Though interest groups are making commitments to find solutions, the details are daunting.

“Everyone wants to play, and play constructively,” said Christopher Jennings, a health policy lobbyist who was a White House adviser during Clinton’s reform effort. “But that doesn’t mean at the end of the day that will happen. They want to see specifics.”

The biggest challenge is figuring out how to pay for expanding health care coverage —- an estimated $1.2 trillion expense over the next decade. Last week, the Senate Finance Committee began exploring options —- and taking fire —- as it looked at taxing soft drinks and increasing levies on alcoholic beverages. Already opposing the idea is the American Beverage Association, whose members include Atlanta-based Coca-Cola.

More likely, The Washington Post quoted unnamed Democrats as saying, is a new tax on employer-provided health insurance. That’s potentially sticky for the administration, given that Obama opposed the idea when it was proposed by his Republican opponent in the presidential race, John McCain. But the Post’s sources said it won a surprising degree of acceptance during a closed-door meeting of the Senate Finance Committee. And once-fierce opposition among House Democrats is softening as lawmakers confront their limited options for raising the needed revenue.

Progress so farWhat’s aheadOpposition

The House is taking a breather this week for the Memorial Day holiday. When it returns, it will face a daunting goal: passing a health care reform bill by the end of July, when another, monthlong break begins.

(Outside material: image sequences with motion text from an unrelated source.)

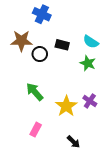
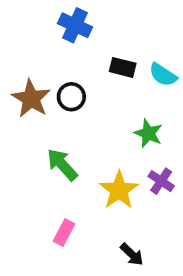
brown star: (21, 41) -> (31, 99), moved, turned 30
black rectangle: (62, 45) -> (123, 67), moved
green star: (88, 63) -> (148, 133), moved

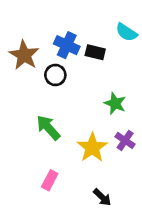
blue cross: (75, 25) -> (67, 45), moved
cyan semicircle: (163, 75) -> (126, 32), moved
brown star: (31, 99) -> (24, 55), moved

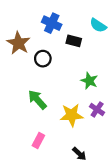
blue cross: (67, 45) -> (52, 23), moved
yellow star: (92, 148) -> (72, 115), turned 30

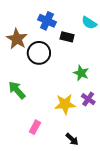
black circle: (43, 59) -> (39, 53), size x1.5
green arrow: (37, 100) -> (17, 90), moved

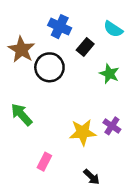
black rectangle: (67, 37) -> (85, 47), turned -64
green star: (81, 73) -> (109, 74), moved

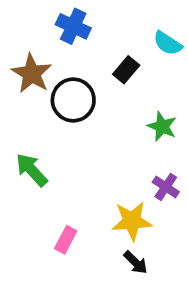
blue cross: (60, 27) -> (73, 26), moved
green star: (109, 74) -> (162, 126), moved
yellow star: (83, 132) -> (132, 221), moved

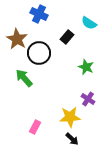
green arrow: (32, 170) -> (24, 78), moved

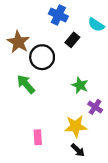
blue cross: (39, 14) -> (58, 15), moved
green star: (86, 67) -> (80, 85), moved
pink rectangle: (35, 127) -> (38, 137), turned -32

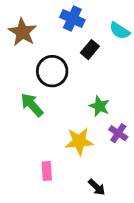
brown star: (18, 42) -> (22, 32), moved
yellow star: (76, 126) -> (79, 141), moved

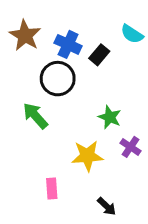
blue cross: (72, 19) -> (68, 44), moved

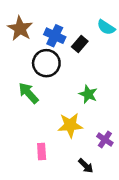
purple cross: (130, 147) -> (105, 140), moved

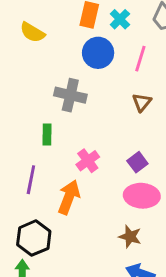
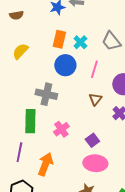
yellow semicircle: (32, 32) -> (20, 51), turned 102
green rectangle: (47, 134) -> (30, 121), size x1.6
pink cross: (88, 161) -> (61, 129), moved

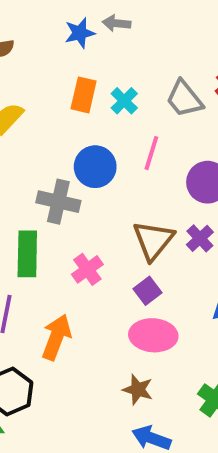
blue circle: (65, 65) -> (95, 167), moved
brown triangle: (95, 99) -> (153, 240), moved, size x1.6

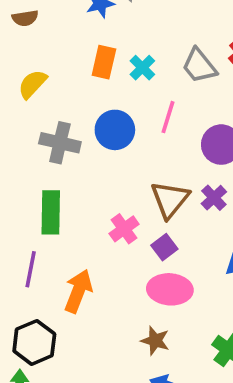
gray cross: (58, 202) -> (60, 143), moved
pink cross: (87, 269) -> (124, 229), moved

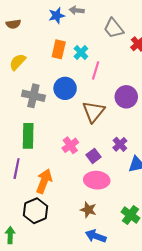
gray trapezoid: (199, 66) -> (114, 28), moved
pink line: (168, 117) -> (96, 70), moved
purple cross: (214, 198) -> (120, 144), moved
brown triangle: (170, 200) -> (94, 112), moved
black hexagon: (34, 342) -> (36, 211), moved

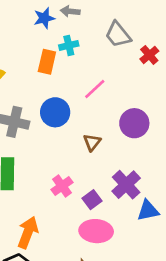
cyan cross: (81, 52) -> (69, 45), moved, turned 32
pink line: (96, 70) -> (95, 89), turned 30
brown triangle: (94, 112) -> (92, 142), size x0.6
purple cross: (120, 144) -> (126, 185), size x1.5

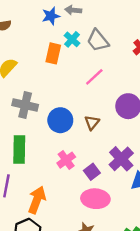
gray trapezoid: (118, 34) -> (98, 41), moved
cyan cross: (69, 45) -> (72, 39), turned -35
blue circle: (55, 112) -> (60, 120), moved

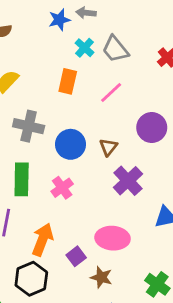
orange rectangle: (53, 53) -> (68, 81), moved
purple cross: (121, 159) -> (128, 181), moved
pink cross: (66, 160) -> (62, 188), moved
purple square: (92, 172) -> (76, 256), moved

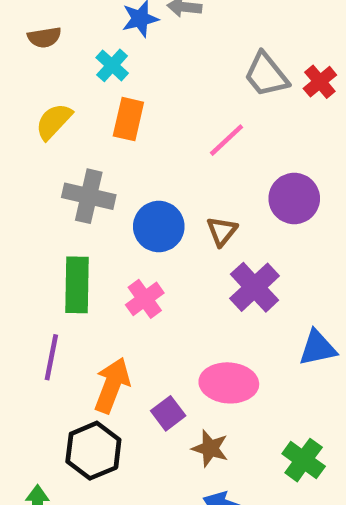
cyan cross: (85, 48) -> (112, 65), moved
gray trapezoid: (115, 49) -> (266, 75), moved
orange rectangle: (68, 81) -> (128, 119), moved

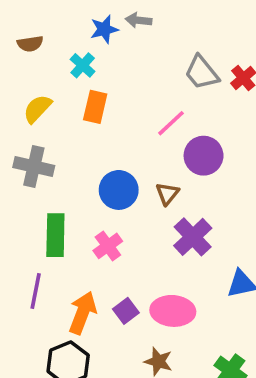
gray cross: (89, 196) -> (34, 166), moved
purple circle: (294, 198) -> (204, 156), moved
purple square: (168, 413) -> (126, 311), moved

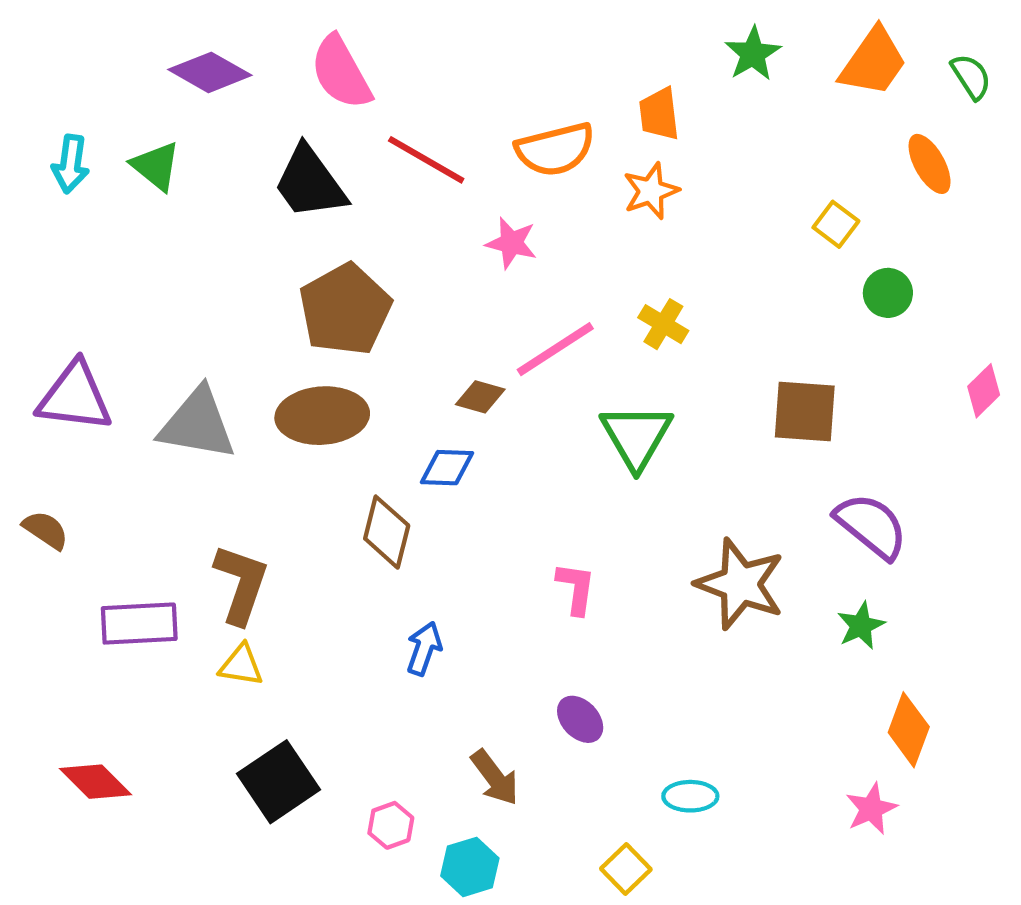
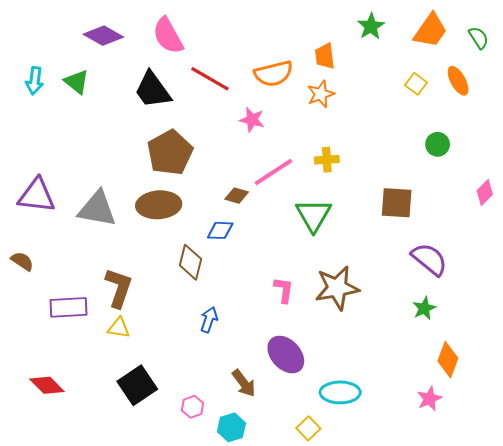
yellow square: (836, 224) -> (416, 84), moved
yellow cross: (663, 324) -> (327, 160), turned -35
brown star: (740, 584) -> (337, 288), moved, turned -30
purple ellipse: (580, 719) -> (286, 355), size x1.6
cyan ellipse: (690, 796) -> (340, 392), size x1.5

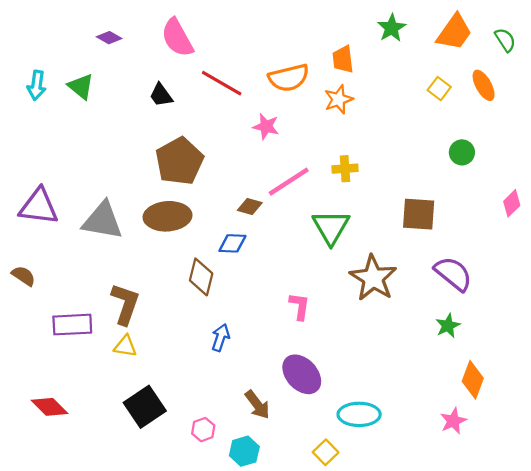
purple diamond: (103, 36) -> (109, 38), size x0.6
black trapezoid: (153, 90) -> (161, 95), size x0.6
brown star: (337, 288) -> (373, 278), moved, turned -30

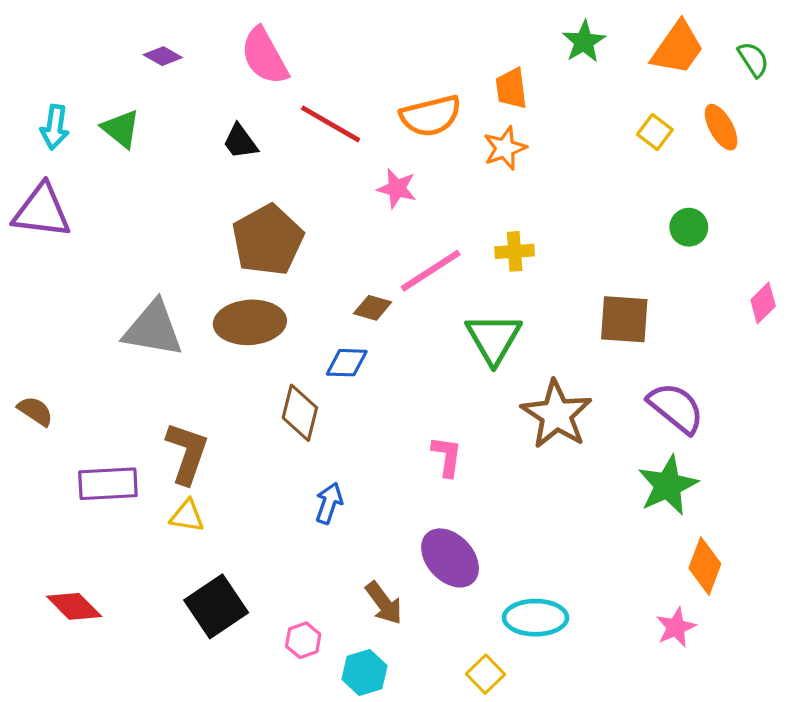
purple triangle: (39, 207) -> (42, 211), moved
green star: (448, 326) -> (668, 485), size x1.6

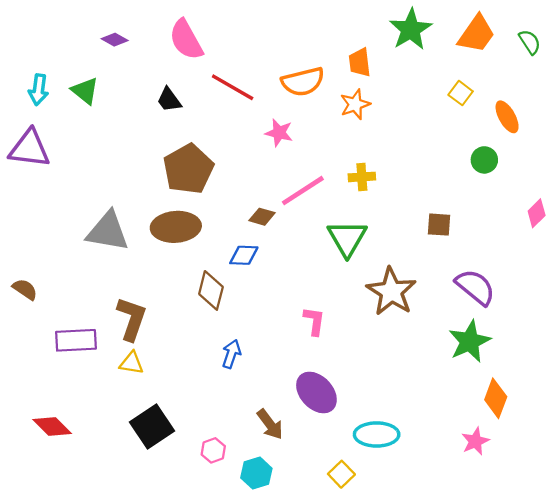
green star: (584, 42) -> (411, 29), size x1.4
orange ellipse: (721, 127) -> (507, 117), moved
brown square: (624, 319) -> (439, 225), size x0.7

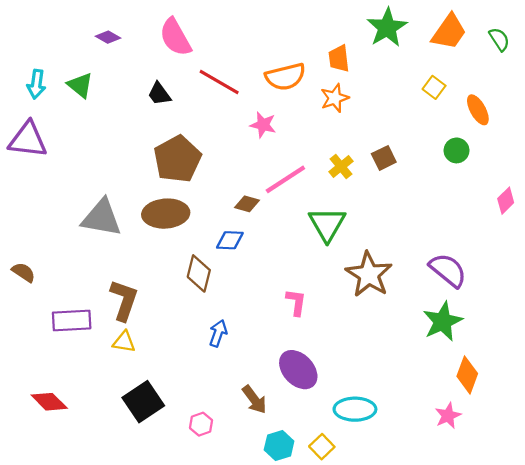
yellow cross: (362, 177) -> (341, 166), turned -35
brown square: (439, 225) -> (384, 158), moved, turned -30
cyan hexagon: (256, 473) -> (279, 446), moved

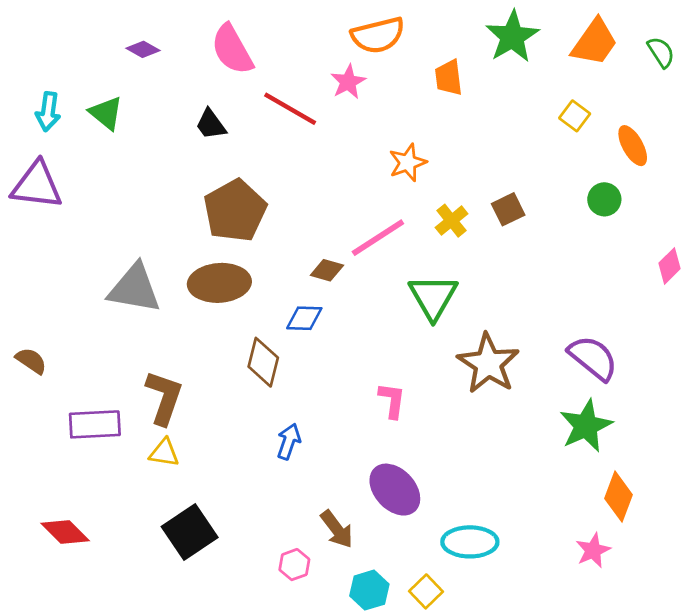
orange semicircle: (285, 77) -> (378, 35), moved
orange star: (335, 98) -> (408, 163), moved
pink star: (263, 125) -> (348, 82), moved, turned 30
pink hexagon: (201, 424) -> (294, 565), moved

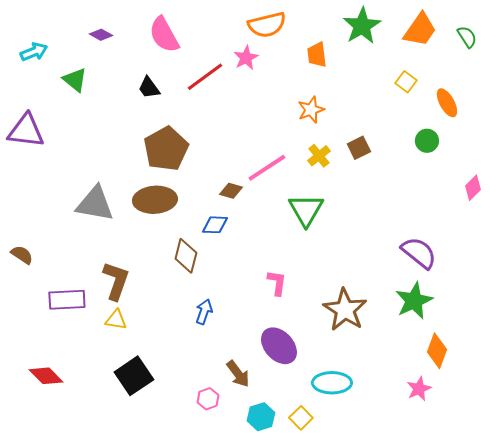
red line: (290, 109) -> (205, 77), turned -66
cyan arrow: (48, 112) -> (34, 52), moved, turned -120
orange star: (408, 163) -> (311, 110), moved
brown star: (488, 364) -> (345, 310), moved

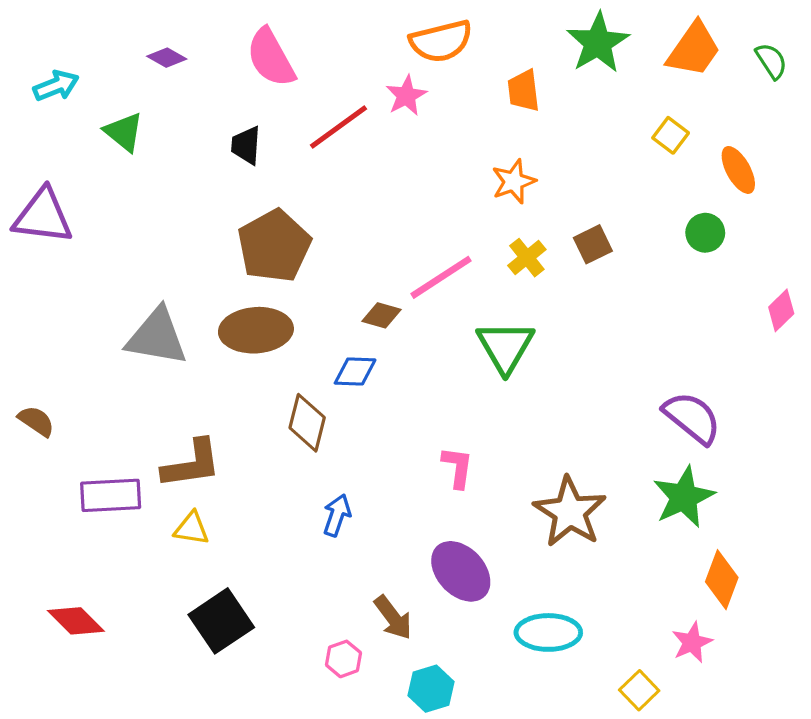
black trapezoid: (149, 88) -> (246, 145), turned 40
brown L-shape: (116, 281) -> (192, 464), turned 63
yellow square: (301, 418) -> (639, 690), moved

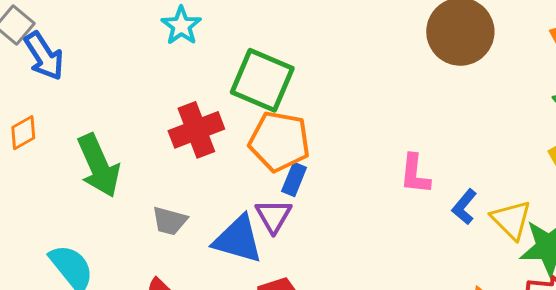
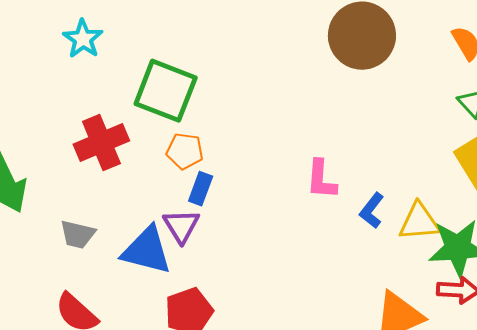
orange pentagon: (279, 141) -> (185, 151), size x0.6
yellow triangle: (511, 220) -> (419, 222), turned -48

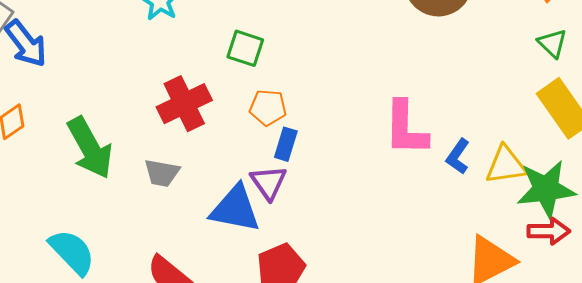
green square: (166, 91) -> (245, 48), size x0.6
pink L-shape: (321, 179) -> (406, 128), size x1.4
gray trapezoid: (78, 234) -> (162, 173), moved

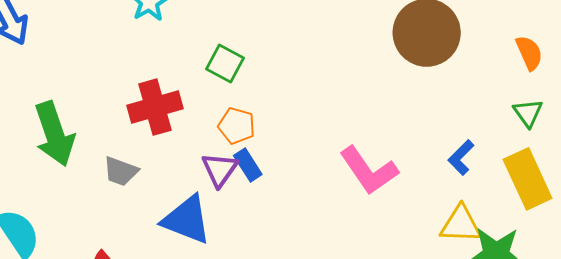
pink L-shape: (406, 128) -> (369, 171), turned -46
blue rectangle: (286, 144) -> (248, 165), turned -60
blue L-shape: (458, 156) -> (461, 157), moved
purple triangle: (269, 182) -> (220, 169), moved

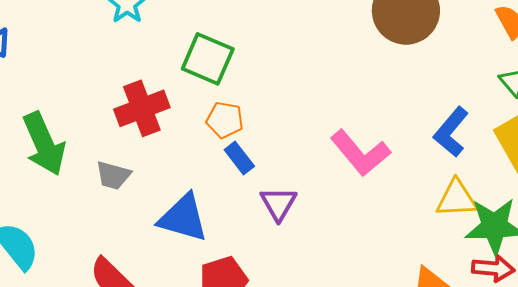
green square: (225, 63) -> (208, 59), size x1.4
blue L-shape: (461, 157) -> (451, 132), size x1.4
purple triangle: (220, 169) -> (278, 204), moved

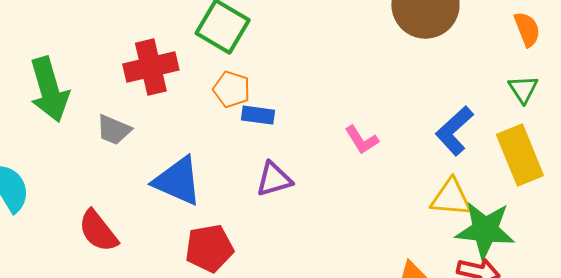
pink L-shape: (360, 153) -> (362, 140), size x0.6
blue rectangle: (239, 158) -> (258, 115), moved, turned -52
purple triangle: (278, 204) -> (274, 179), turned 36

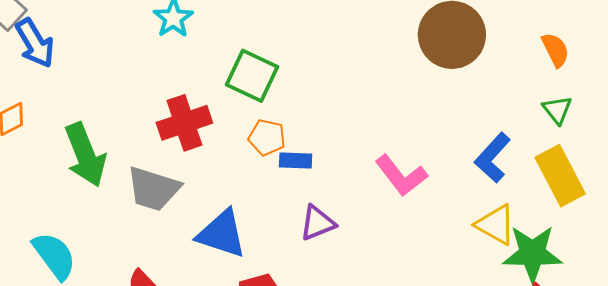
gray trapezoid: (114, 130) -> (153, 189), size x1.5
pink L-shape: (362, 140) -> (401, 175), size x1.5
yellow triangle: (451, 198) -> (496, 225), turned 30

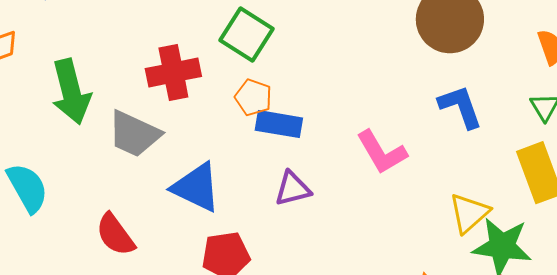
blue L-shape: (493, 158) -> (460, 107), moved, turned 111
blue rectangle: (296, 161) -> (279, 124), size x1.4
yellow triangle: (496, 225) -> (469, 213), turned 42

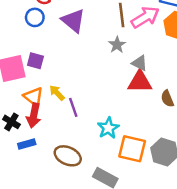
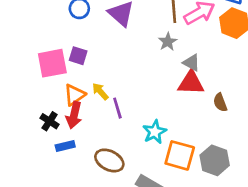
orange triangle: (33, 97) -> (75, 95), turned 45

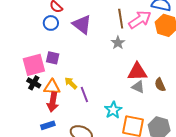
gray triangle: (191, 63) -> (138, 87), moved
orange triangle: (75, 95) -> (52, 87), turned 42
black cross: (50, 121) -> (34, 83), moved

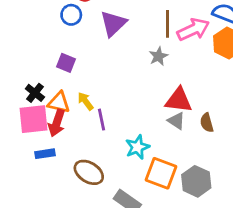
purple triangle: (82, 24) -> (113, 24), turned 30
pink square: (34, 65) -> (33, 119), moved

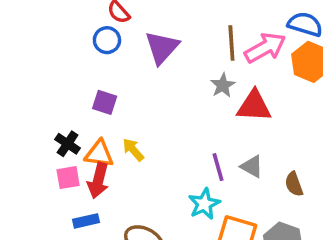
red triangle: (179, 100) -> (254, 106), moved
pink square: (33, 119) -> (68, 178), size x0.6
purple line: (101, 120) -> (218, 167), moved
brown semicircle: (207, 123) -> (294, 184), moved

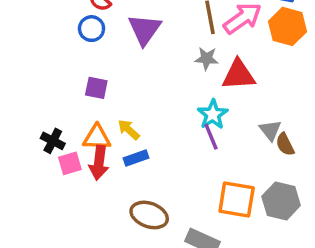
gray star: (223, 85) -> (207, 59), turned -30
black cross: (68, 144) -> (53, 141), moved
gray triangle: (252, 167) -> (270, 130), moved, turned 30
cyan star: (204, 204) -> (213, 114), moved
blue rectangle: (86, 221) -> (136, 158), moved

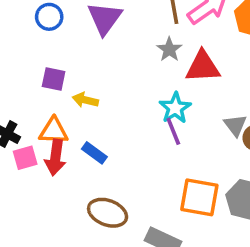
gray star: (207, 59) -> (169, 49), turned 30
yellow arrow: (129, 130) -> (85, 100), moved, turned -30
blue rectangle: (136, 158) -> (94, 153), turned 55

The Senate is to weigh the issue in September and October, with a target of having a reconciled bill ready for President Barack Obama’s signature by year’s end.

It’s a massive task for Obama and the Democratic majority: lowering health care costs and providing coverage for those who can’t afford insurance. Conservatives face their own challenge in trying to prevent it from being done in a way that will limit the choices and quality of care for those already able to pay.

Despite health care reform’s central place on Obama’s domestic agenda, he is taking an unusual approach by laying out the big picture and letting lawmakers and the health care industry fill in details.

That’s a striking change, Washington veterans say. “The administrations that I have served since 1980 were far more agitated about details and making sure it was their way,” said Sen. Charles Schumer (D-N.Y.), a key ally on Capitol Hill. Obama aides have a “confidence they don’t have to control every single detail and things will turn out all right,” he said.

Officials are sure to weigh in along the way. But the White House point person on health care says the president will be happy if the plan accomplishes his big-picture goals. “Lower costs and a path to covering everyone. If we achieve those two principles, it will be a victory,” said Nancy-Ann DeParle, director of the White House Office on Health Reform.